▶
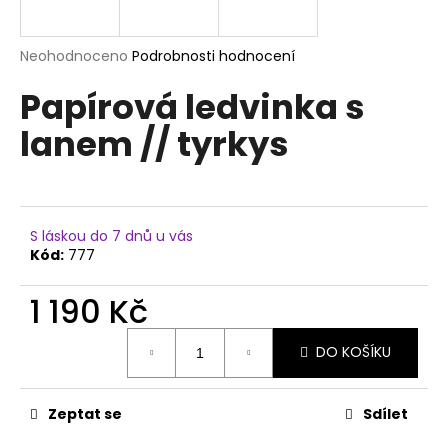
a
j
Průměrné
Neohodnoceno
Podrobnosti hodnocení
í
hodnocení
Papírová ledvinka s
produktu
t
je
?
lanem // tyrkys
0,0
z
5
hvězdiček.
HLEDAT
S láskou do 7 dnů u vás
Kód:
777
1 190 Kč
D
Měrná
o
DO KOŠÍKU
cena:
p
o
r
Zeptat se
Sdílet
u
◀
[Task brief] Nothing but the pictures should be left out when the material above is copied.

[Exercise solution]
a
j
Průměrné
Neohodnoceno
Podrobnosti hodnocení
í
hodnocení
Papírová ledvinka s
produktu
t
je
?
lanem // tyrkys
0,0
z
5
hvězdiček.
HLEDAT
S láskou do 7 dnů u vás
Kód:
777
1 190 Kč
D
Měrná
o
DO KOŠÍKU
cena:
p
o
r
Zeptat se
Sdílet
u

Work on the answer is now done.